* **Task**
Extract, exactly and without pictures, every line from the one that includes "credenciadas" through the final line of the material below.

* **Data records**
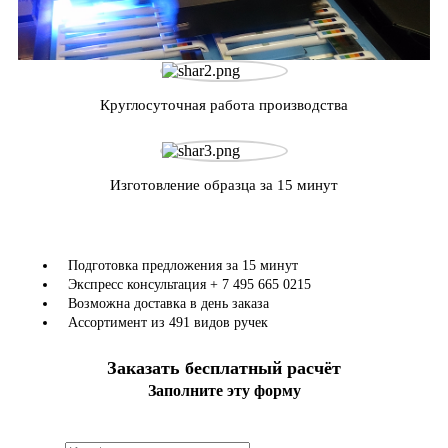
Круглосуточная работа производства
Изготовление образца за 15 минут
Подготовка предложения за 15 минут
Экспресс консультация + 7 495 665 0215
Возможна доставка в день заказа
Ассортимент из 491 видов ручек
Заказать бесплатный расчёт
Заполните эту форму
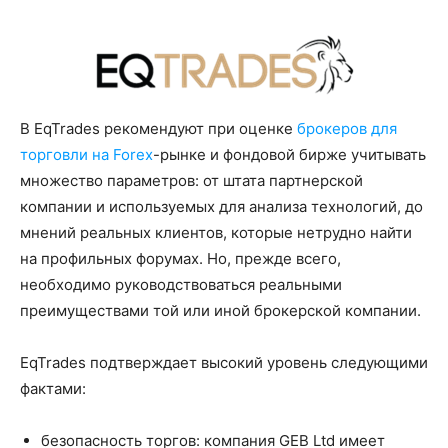
В EqTrades рекомендуют при оценке
брокеров для
торговли на Forex
-рынке и фондовой бирже учитывать
множество параметров: от штата партнерской
компании и используемых для анализа технологий, до
мнений реальных клиентов, которые нетрудно найти
на профильных форумах. Но, прежде всего,
необходимо руководствоваться реальными
преимуществами той или иной брокерской компании.
EqTrades подтверждает высокий уровень следующими
фактами:
безопасность торгов: компания GEB Ltd имеет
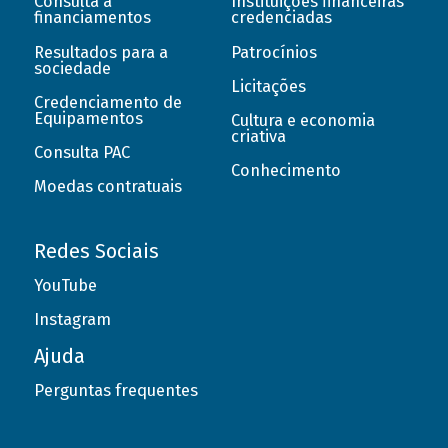
Consulta a
Instituições financeiras
financiamentos
credenciadas
Resultados para a
Patrocínios
sociedade
Licitações
Credenciamento de
Equipamentos
Cultura e economia
criativa
Consulta PAC
Conhecimento
Moedas contratuais
Redes Sociais
YouTube
Instagram
Ajuda
Perguntas frequentes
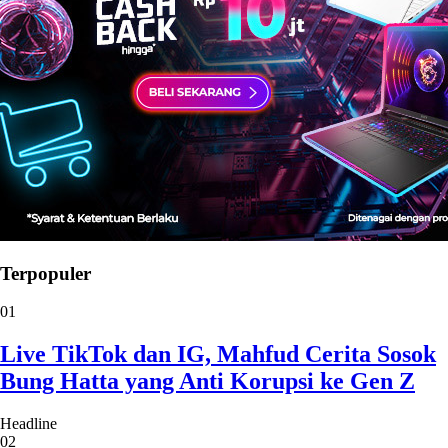
Terpopuler
01
Live TikTok dan IG, Mahfud Cerita Sosok
Bung Hatta yang Anti Korupsi ke Gen Z
Headline
02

* **Solution to the exercise**
credenciadas
Resultados para a
Patrocínios
sociedade
Licitações
Credenciamento de
Equipamentos
Cultura e economia
criativa
Consulta PAC
Conhecimento
Moedas contratuais
Redes Sociais
YouTube
Instagram
Ajuda
Perguntas frequentes
Terpopuler
01
Live TikTok dan IG, Mahfud Cerita Sosok
Bung Hatta yang Anti Korupsi ke Gen Z
Headline
02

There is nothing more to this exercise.